_TASK DETAILS:_ Only one span of the listing below is wanted: the lines from the one with "MARVELHERODESK_6" through the one with "știe după cine", reproduced exactly, both ends kept.

_RECORDS FOR THE EXERCISE:_
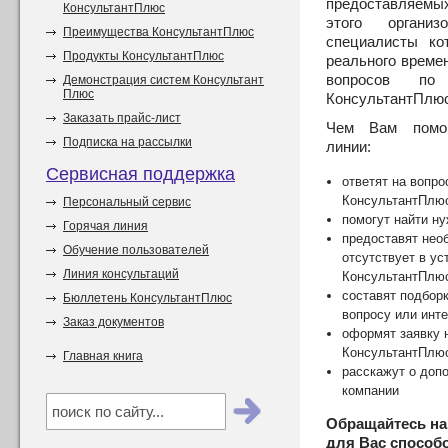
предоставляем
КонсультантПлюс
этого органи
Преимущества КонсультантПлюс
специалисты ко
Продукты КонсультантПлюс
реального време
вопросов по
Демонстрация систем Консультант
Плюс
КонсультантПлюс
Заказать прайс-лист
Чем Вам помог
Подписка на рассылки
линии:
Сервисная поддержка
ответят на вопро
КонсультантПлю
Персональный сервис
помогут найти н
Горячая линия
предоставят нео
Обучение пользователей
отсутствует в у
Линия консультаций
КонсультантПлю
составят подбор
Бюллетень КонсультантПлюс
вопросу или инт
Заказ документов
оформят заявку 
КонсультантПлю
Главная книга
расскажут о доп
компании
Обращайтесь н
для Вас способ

==

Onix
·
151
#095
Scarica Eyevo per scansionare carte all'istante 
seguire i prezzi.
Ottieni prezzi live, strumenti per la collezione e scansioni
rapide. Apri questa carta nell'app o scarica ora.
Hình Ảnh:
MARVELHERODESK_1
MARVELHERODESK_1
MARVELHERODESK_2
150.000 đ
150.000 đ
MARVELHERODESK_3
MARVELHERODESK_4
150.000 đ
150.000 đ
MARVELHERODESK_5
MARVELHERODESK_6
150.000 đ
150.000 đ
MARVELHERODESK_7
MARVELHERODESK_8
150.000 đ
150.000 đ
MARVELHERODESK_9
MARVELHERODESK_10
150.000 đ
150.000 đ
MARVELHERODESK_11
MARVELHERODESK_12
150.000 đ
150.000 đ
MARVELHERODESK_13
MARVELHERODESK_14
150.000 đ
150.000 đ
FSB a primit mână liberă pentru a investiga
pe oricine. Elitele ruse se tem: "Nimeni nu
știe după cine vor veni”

--

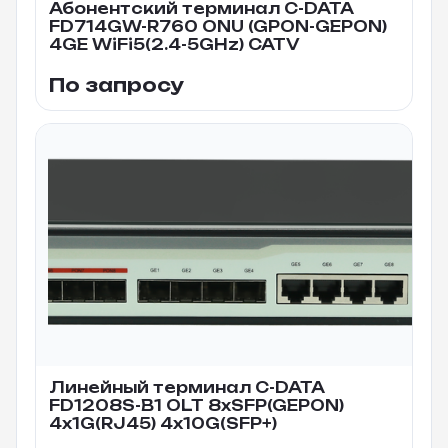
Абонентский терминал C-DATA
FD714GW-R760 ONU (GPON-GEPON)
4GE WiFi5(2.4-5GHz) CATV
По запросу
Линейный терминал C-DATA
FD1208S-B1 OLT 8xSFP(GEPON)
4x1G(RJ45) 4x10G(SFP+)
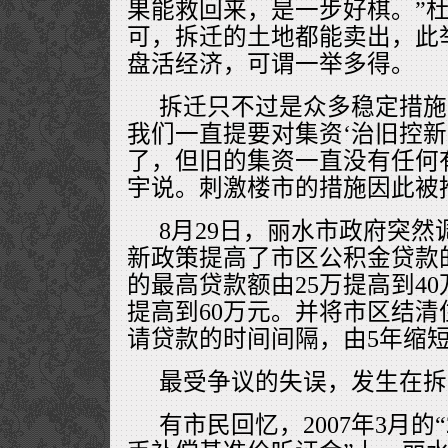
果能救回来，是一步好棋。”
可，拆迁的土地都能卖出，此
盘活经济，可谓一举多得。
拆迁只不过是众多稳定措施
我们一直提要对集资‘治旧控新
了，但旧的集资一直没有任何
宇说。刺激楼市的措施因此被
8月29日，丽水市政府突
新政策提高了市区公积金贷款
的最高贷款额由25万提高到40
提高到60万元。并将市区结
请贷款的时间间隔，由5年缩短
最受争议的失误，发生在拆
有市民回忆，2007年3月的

_WRITTEN RESPONSE:_
MARVELHERODESK_6
150.000 đ
150.000 đ
MARVELHERODESK_7
MARVELHERODESK_8
150.000 đ
150.000 đ
MARVELHERODESK_9
MARVELHERODESK_10
150.000 đ
150.000 đ
MARVELHERODESK_11
MARVELHERODESK_12
150.000 đ
150.000 đ
MARVELHERODESK_13
MARVELHERODESK_14
150.000 đ
150.000 đ
FSB a primit mână liberă pentru a investiga
pe oricine. Elitele ruse se tem: "Nimeni nu
știe după cine vor veni”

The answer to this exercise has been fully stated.